Invited
Antiferroelectricity in perovskites: is this a physical property ?

When looking for the definition of a physical property, one usually encounters a series of examples rather a definition. A property, philosophy tells us, is an entity that can be predicated of (attributed to) "things". These things instantiate (exemplify) their properties. Properties are introduced to account for or explain phenomena, explain qualitative resemblance and recurrence, and are used to recognize a new occurrence.

In the case of antiferroelectricity, the question of its nature as a physical property is whether it is possible to define what phenomenon is unique to antiferroelectrics, to sort out antiferroelectrics from other polar materials and to determine whether a novel material is antiferroelectric or not.

From the general property point-of-view, the set of things that instantiate a property corresponds to the extension of this property. The definition of a property may emerge from what the members of its set have in common, and that is not defined by another property. The balance between comprehensiveness and simplicity determines the extent and broadness of the definition.

To do so, the identifying conditions for properties is that they are identical only if they confer the same "causal powers" on their instances. For antiferroelectricity, the usually assumed causal powers revolve around the symmetry of the antiferroelectric phase (antiparallel arrangement of dipoles having a net zero sum), its reaction to an applied electric field (with a maximum of the permittivity at the phase transition under low field and double hysteresis loops under high fields), or the occurrence of a phase transition toward a centrosymmetric phase that can be transformed into a ferroelectric one under the application of an electric field.

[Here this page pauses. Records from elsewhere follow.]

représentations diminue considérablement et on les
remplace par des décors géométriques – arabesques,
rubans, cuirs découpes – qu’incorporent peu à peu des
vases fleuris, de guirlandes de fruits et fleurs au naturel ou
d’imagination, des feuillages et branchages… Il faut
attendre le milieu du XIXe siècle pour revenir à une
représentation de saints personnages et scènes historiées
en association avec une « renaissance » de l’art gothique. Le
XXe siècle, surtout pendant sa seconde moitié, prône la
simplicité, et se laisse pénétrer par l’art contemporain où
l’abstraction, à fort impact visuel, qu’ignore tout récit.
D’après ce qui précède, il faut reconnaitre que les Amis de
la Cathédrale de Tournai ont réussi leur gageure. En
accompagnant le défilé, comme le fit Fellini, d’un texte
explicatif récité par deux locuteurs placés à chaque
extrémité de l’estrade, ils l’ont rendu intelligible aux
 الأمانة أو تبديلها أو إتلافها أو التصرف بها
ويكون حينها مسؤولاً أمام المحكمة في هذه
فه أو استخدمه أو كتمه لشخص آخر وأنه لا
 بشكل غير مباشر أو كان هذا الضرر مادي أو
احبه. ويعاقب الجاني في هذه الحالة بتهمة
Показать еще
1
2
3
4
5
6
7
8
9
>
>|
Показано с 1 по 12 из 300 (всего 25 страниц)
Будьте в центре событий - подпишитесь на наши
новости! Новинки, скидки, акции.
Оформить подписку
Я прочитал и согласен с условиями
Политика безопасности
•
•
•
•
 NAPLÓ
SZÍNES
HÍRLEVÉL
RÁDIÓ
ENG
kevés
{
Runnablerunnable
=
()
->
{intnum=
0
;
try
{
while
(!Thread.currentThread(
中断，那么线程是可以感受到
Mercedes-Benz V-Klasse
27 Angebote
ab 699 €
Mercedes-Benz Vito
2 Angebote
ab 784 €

Additional characteristics include a negative electro-caloric effect when the material undergoes an AFE-to-FE phase transition, a smaller volume of the antiferroelectric phase compared to its parent phase, a stabilization under pressure... We shall examine which one(s) are key to defining AFE.

However, there are several difficulties in defining unambiguously antiferroelectricity in perovskites: the nature of the dielectric dipoles in crystals complicates the definition of their antiparallel arrangements compared to liquid crystals or ice, for example. We shall show that a purely structural definition of AFE cannot help distinguish between AFE and anti-polar materials. The behavior under an electric field alone is also not enough: neither the increase in the permittivity at the phase transition nor a double polarisation or strain hysteresis loop is specific to AFE.

We shall, therefore, first review the definitions and phenomena associated with antiferroelectric perovskites, and the question they raise, before examining to which extent the concept of antiferroelectricity in perovskites is of any use or relevance.